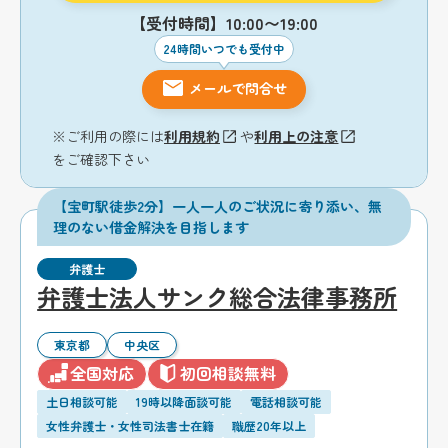
【受付時間】10:00〜19:00
24時間いつでも受付中
メールで問合せ
※ご利用の際には
利用規約
や
利用上の注意
をご確認下さい
【宝町駅徒歩2分】一人一人のご状況に寄り添い、無
理のない借金解決を目指します
弁護士
弁護士法人サンク総合法律事務所
東京都
中央区
全国対応
初回相談無料
土日相談可能
19時以降面談可能
電話相談可能
女性弁護士・女性司法書士在籍
職歴20年以上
———
How to complete this task: Every line above is to be duplicated exactly; no picture should be carried over.

Answer box:
【受付時間】10:00〜19:00
24時間いつでも受付中
メールで問合せ
※ご利用の際には
利用規約
や
利用上の注意
をご確認下さい
【宝町駅徒歩2分】一人一人のご状況に寄り添い、無
理のない借金解決を目指します
弁護士
弁護士法人サンク総合法律事務所
東京都
中央区
全国対応
初回相談無料
土日相談可能
19時以降面談可能
電話相談可能
女性弁護士・女性司法書士在籍
職歴20年以上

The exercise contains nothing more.